O fracasso da era militar foi de natureza política e o da Nova República, de Sarney a Collor, foi de caráter econômico, pois que o populismo social da Constituição de 1988 e o quadro de inflação crônica vivido até 1994 impediram o Brasil de realizar sua segunda chance de desenvolvimento. Os resultados das eleições de 2002 podem determinar, segundo Mr. Gordon, se o Brasil conseguirá alcançar o que ele chama de “uma autêntica inserção no Primeiro Mundo” (full first world status), ou se o País continuará patinando naquela trajetória errática que Darcy Ribeiro interpretava como sendo um desenvolvimento aos “trancos e barrancos”, com tremendas doses de desperdício humano e muita frustração social e política. O livro de Mr. Gordon, diferentemente das interpretações algo impressionistas de Darcy Ribeiro, apresenta uma rigorosa análise econômica e um sensato diagnóstico político sobre os quatro grandes desafios estruturais enfrentados pelo Brasil na presente conjuntura: consolidar a estabilidade macroeconômica, reduzir o grau anormalmente elevado de desigualdade social e de pobreza, continuar o ativo processo de inserção internacional e de engajamento na globalização e persistir na reforma das instituições políticas, pouco funcionais para os requisitos do desenvolvimento integrado de um país tão complexo e diversificado como o Brasil.
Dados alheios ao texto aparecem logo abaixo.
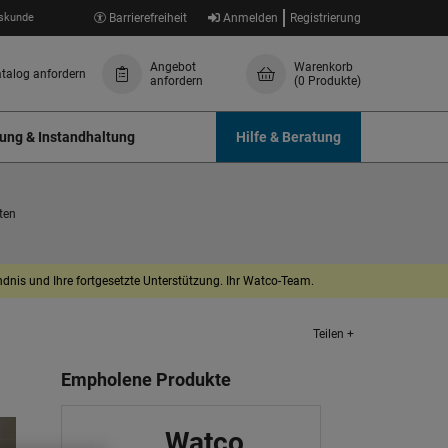
skunde
Barrierefreiheit
Anmelden
Registrierung
Angebot
Warenkorb
talog anfordern
anfordern
(0 Produkte)
ung & Instandhaltung
Hilfe & Beratung
ten
dnis und Ihre fortgesetzte Unterstützung. Ihr Watco-Team.
Teilen +
Empholene Produkte
Watco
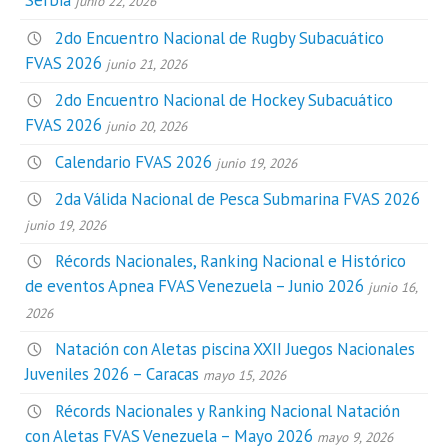
Serbia
junio 22, 2026
2do Encuentro Nacional de Rugby Subacuático
FVAS 2026
junio 21, 2026
2do Encuentro Nacional de Hockey Subacuático
FVAS 2026
junio 20, 2026
Calendario FVAS 2026
junio 19, 2026
2da Válida Nacional de Pesca Submarina FVAS 2026
junio 19, 2026
Récords Nacionales, Ranking Nacional e Histórico
de eventos Apnea FVAS Venezuela – Junio 2026
junio 16,
2026
Natación con Aletas piscina XXII Juegos Nacionales
Juveniles 2026 – Caracas
mayo 15, 2026
Récords Nacionales y Ranking Nacional Natación
con Aletas FVAS Venezuela – Mayo 2026
mayo 9, 2026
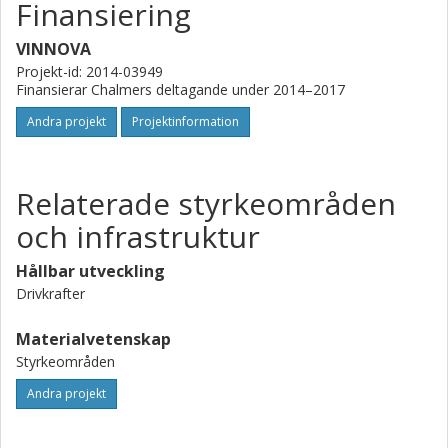
Finansiering
VINNOVA
Projekt-id: 2014-03949
Finansierar Chalmers deltagande under 2014–2017
Andra projekt
Projektinformation
Relaterade styrkeområden
och infrastruktur
Hållbar utveckling
Drivkrafter
Materialvetenskap
Styrkeområden
Andra projekt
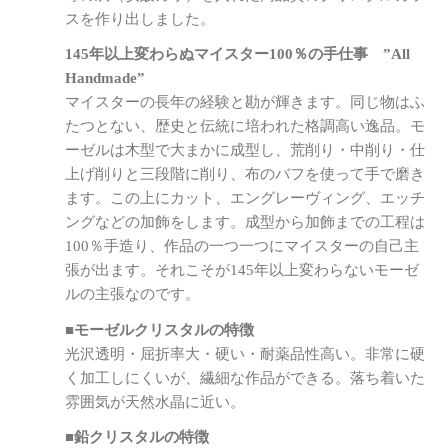
スを作り出しました。
145年以上変わらぬマイスター100％の手仕事 ”All
Handmade”
マイスターの長年の経験と勘が輝きます。同じ物はふ
たつとない、歴史と伝統に培われた格調高い逸品。モ
ーゼルは木型で大まかに成型し、荒削り・中削り・仕
上げ削りと三段階に削り、布のバフを使って手で磨き
ます。この上にカット、エングレーヴィング、エッチ
ングなどの加飾をします。成型から加飾までの工程は
100％手造り、作品の一つ一つにマイスターの自己主
張が出ます。それこそが145年以上変わらないモーゼ
ルの主張なのです。
■モーゼルクリスタルの特徴
光沢透明・屈折率大・硬い・耐薬品性高い。非常に硬
く加工しにくいが、繊細な作品ができる。落ち着いた
雰囲気が天然水晶に近い。
■鉛クリスタルの特徴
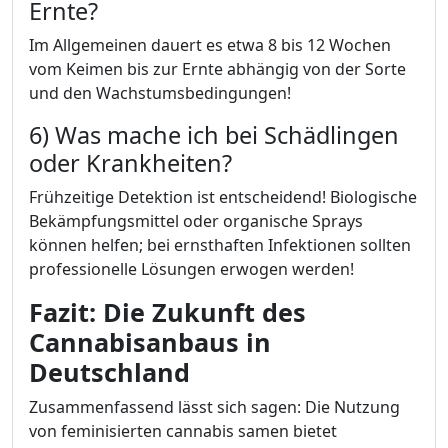
Ernte?
Im Allgemeinen dauert es etwa 8 bis 12 Wochen
vom Keimen bis zur Ernte abhängig von der Sorte
und den Wachstumsbedingungen!
6) Was mache ich bei Schädlingen
oder Krankheiten?
Frühzeitige Detektion ist entscheidend! Biologische
Bekämpfungsmittel oder organische Sprays
können helfen; bei ernsthaften Infektionen sollten
professionelle Lösungen erwogen werden!
Fazit: Die Zukunft des
Cannabisanbaus in
Deutschland
Zusammenfassend lässt sich sagen: Die Nutzung
von feminisierten cannabis samen bietet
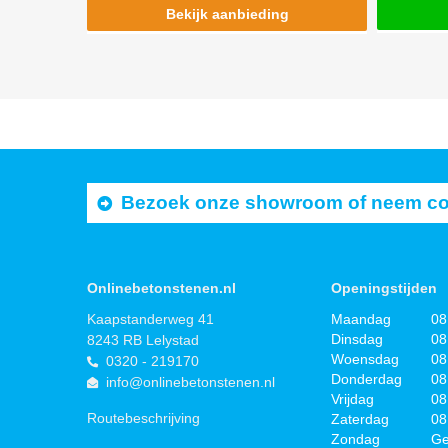
Bekijk aanbieding
Bezoek onze showroom of neem cont
Onlinebetonstenen.nl
Openingstijden
Kaapstanderweg 41
Maandag
08
Dinsdag
08
8243 RB Lelystad
Woensdag
08
0320 - 219170
Donderdag
08
info@onlinebetonstenen.nl
Vrijdag
08
Routebeschrijving
Zaterdag
08
Zondag
Ge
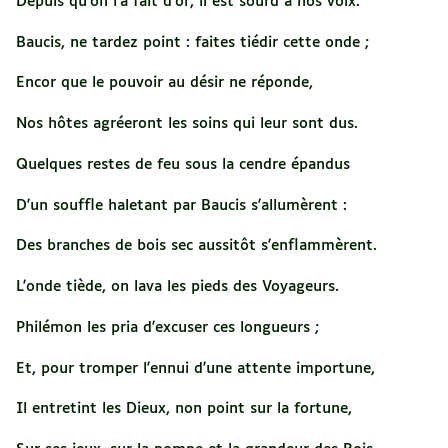
Depuis qu'on l'a fait d'or, il est sourd à nos voix.
Baucis, ne tardez point : faites tiédir cette onde ;
Encor que le pouvoir au désir ne réponde,
Nos hôtes agréeront les soins qui leur sont dus.
Quelques restes de feu sous la cendre épandus
D'un souffle haletant par Baucis s'allumèrent :
Des branches de bois sec aussitôt s'enflammèrent.
L'onde tiède, on lava les pieds des Voyageurs.
Philémon les pria d'excuser ces longueurs ;
Et, pour tromper l'ennui d'une attente importune,
Il entretint les Dieux, non point sur la fortune,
Não há porque pensar que Mr. Gordon está interessado em aplicar “receitas americanas” ao caso brasileiro. Longe disso, ainda que um certo comparatismo com os Estados Unidos, mesmo deplacé, seja de rigueur. Assim, segundo ele, nós estaríamos, por exemplo, na situação dos EUA dos anos 20, o que não leva em conta os diferenciais estruturais de produtividade que derivam, segundo este apresentador, do fato de ter o capitalismo americano conseguido modelar, ainda na primeira Revolução industrial, um “modo inventivo de produção”, caracterizado pela capacitação endógena em novas tecnologias, ao passo que nós sempre esperamos por “alvarás d’El Rey” para iniciar qualquer novo empreendimento econômico, somos consciente ou inconscientemente defensivos na questão da inserção internacional, não conseguimos criar uma cultura exportadora e ainda insistimos em preservar uma mentalidade tecnológica que rejeita, de certa forma, um sistema patentário intensivo. As comparações efetuadas neste livro – sobretudo as do capítulo 4, sobre a transformação incompleta das estruturas econômicas – se efetuam mais bem com países emergentes ou de industrialização tardia de potencial igual ou similar, como a Índia, o México, a Coréia do Sul, ou ainda a Espanha e a Itália, economias cuja atividade manufatureira ostenta intensidade em capital relativamente equivalente à da brasileira.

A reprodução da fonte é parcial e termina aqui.